Another treat was seeing a white wolf relaxing in a meadow quite far off the road near Canyon.

Our stay in Canyon allowed me to hike with my 5-year old daughter to the summit of Mt. Washburn. This was a real treat for the both of us! This was supposed to be a popular area to see big horn sheep, but we were not so fortunate during our ascent. Upon reaching the lookout tower, we learned they were hanging out only 1/4 mile down the other popular trail approach. However, we were running out of time and elected not to pursue this option. I believe this is the only common animal we did not see during our visit to this park.

It was during our stay at Canyon that I was fortunate to photograph a grizzly bear near Dunraven Pass for over 1-1/2 hours. I actually had to walk away from this special experience in order to get back to camp in time for check-out! It's too bad. It would have been fun to have had the morning sun light up the area.

The grizzly sighting was quite special to witness. Bear researchers were also present, not to mention several other wildlife photographers with some serious lenses. What I learned by listening is that this particular bear was actually wearing a collar and was numbered. He had been wearing the collar for so long that his fur mostly hid it. He was also significantly scarred. Weight estimates for this bear were 800-900 lbs.

There were other special moments for viewing wildlife too. The Madison area provided excellent opportunities for bison, including a large herd at Fountain Flat. This was a special area because it offered more than just your typical bison standing next to the road. I got to watch calves interacting with one another as well as numerous bison crossing the river, including a cow leading her two calves across. The thermals in the area also made an intriguing background, in my opinion.
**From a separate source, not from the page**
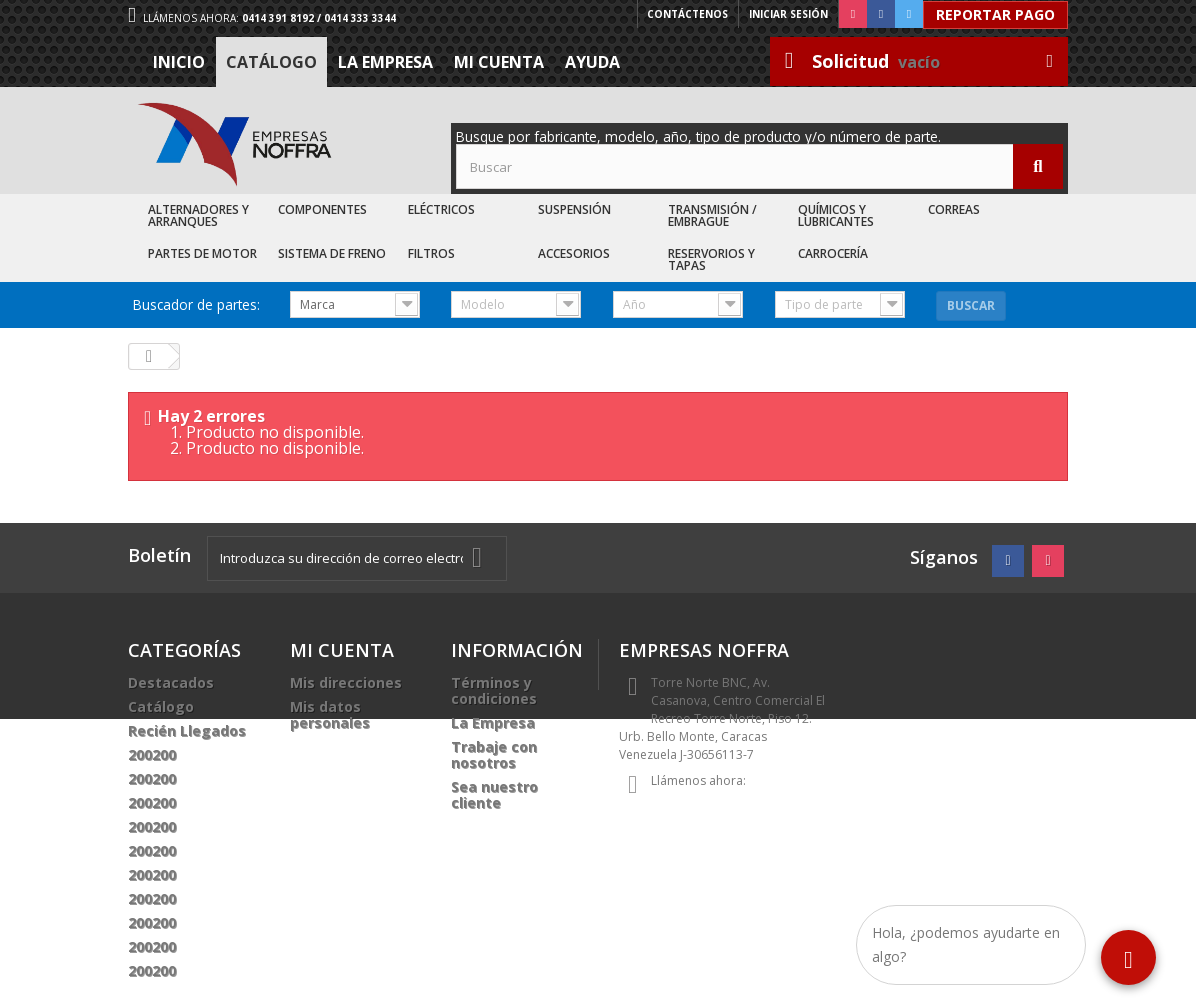  I want to click on Mis direcciones, so click(346, 682).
I was probably most nervous while photographing here, believe it or not. The herd was so numerous and so spread out that you had to watch your back. I would use the hood of my truck to lean on to help stabilize my camera while photographing the bison, keeping my vehicle between me and them. A quick glance over my shoulder would catch other bison approaching me from behind, a couple of times uncomfortably close - enough to make me change to the other side of my truck!

Of course, elk and pronghorns were also common in the area. This young bull elk was photographed just off the road near Madison, while pronghorns were spotted near the Whiskey Bend Picnic Area.
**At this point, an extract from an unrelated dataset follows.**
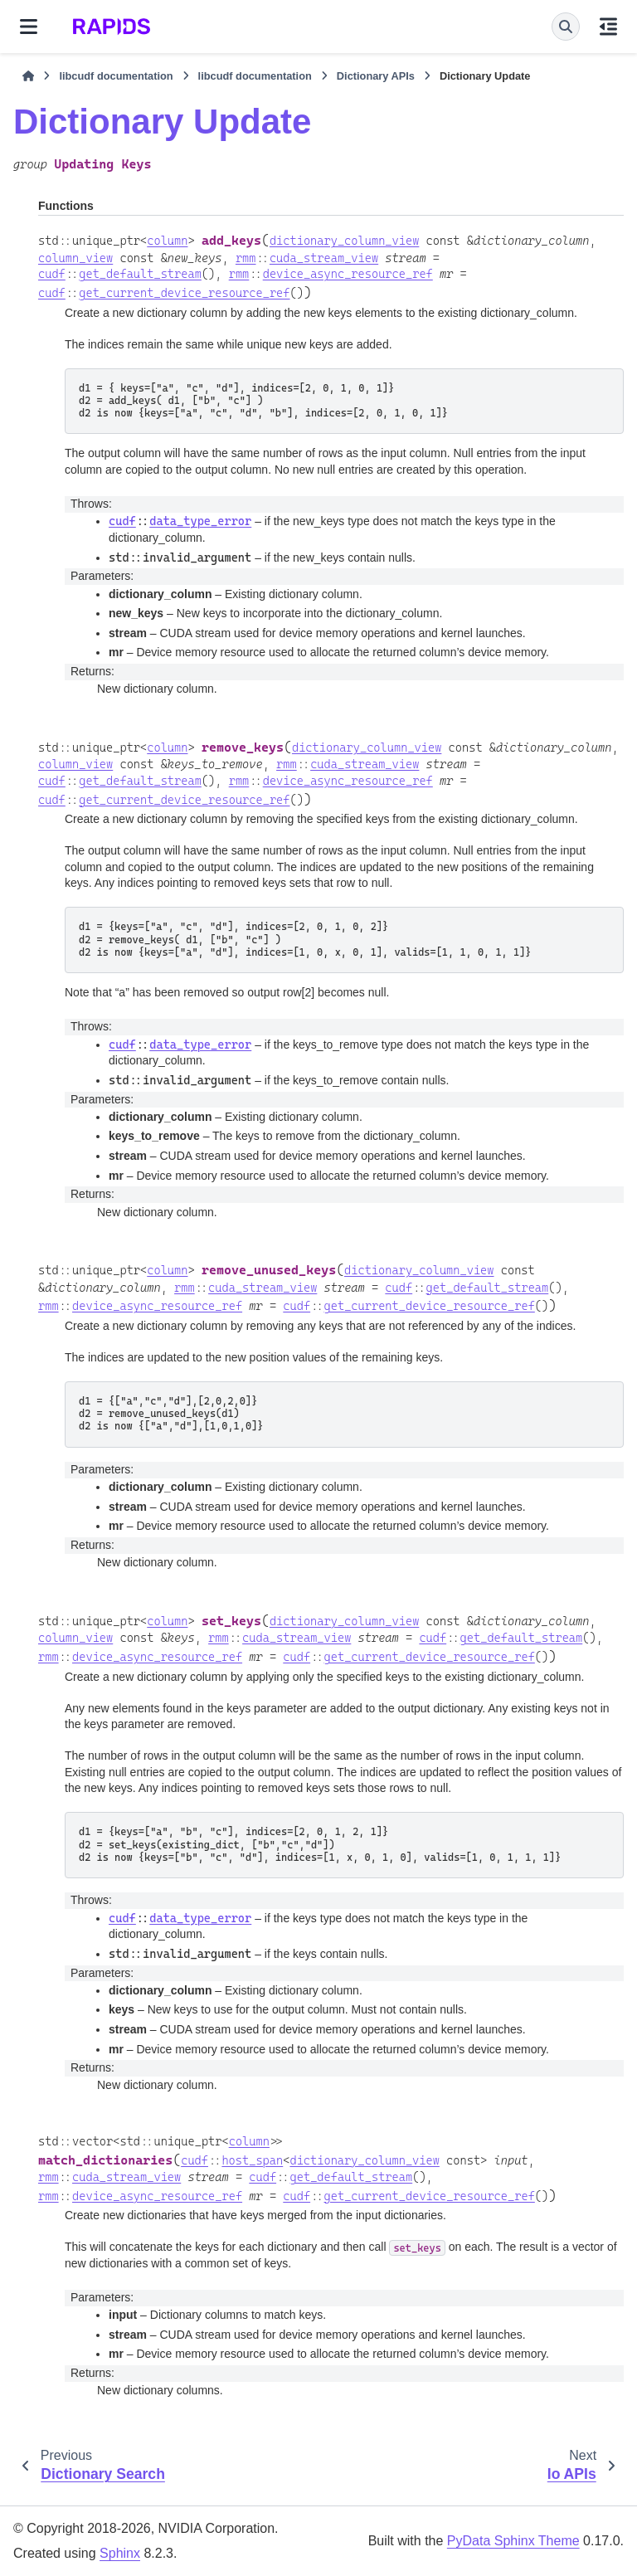 This screenshot has height=2576, width=637. I want to click on Dictionary APIs, so click(376, 76).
Yes, Yellowstone National Park is synonymous with wildlife! Opportunities for viewing abound around every bend in the road at all times of day, though morning and evening can be particularly special.
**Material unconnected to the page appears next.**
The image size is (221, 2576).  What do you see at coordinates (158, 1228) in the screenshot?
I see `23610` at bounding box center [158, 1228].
Note: I will be leaving in the coming days for a summit attempt of Mount Olympus in Olympic National Park. Upon my return I will post some of my landscape photography from Yellowstone National Park (as well as hopefully share images and details from a successful Olympus climb - wish me luck!)

Sunday, July 5, 2009

Back from Yellowstone!

I just returned from a fantastic trip to Yellowstone National Park. Some of the highlights included photographing a sow and yearling black bear, a very large grizzly bear, White Dome Geyser errupting at sunset, and more! Having taken over 20 GB of images, it will take me some time to edit and share, but share I will!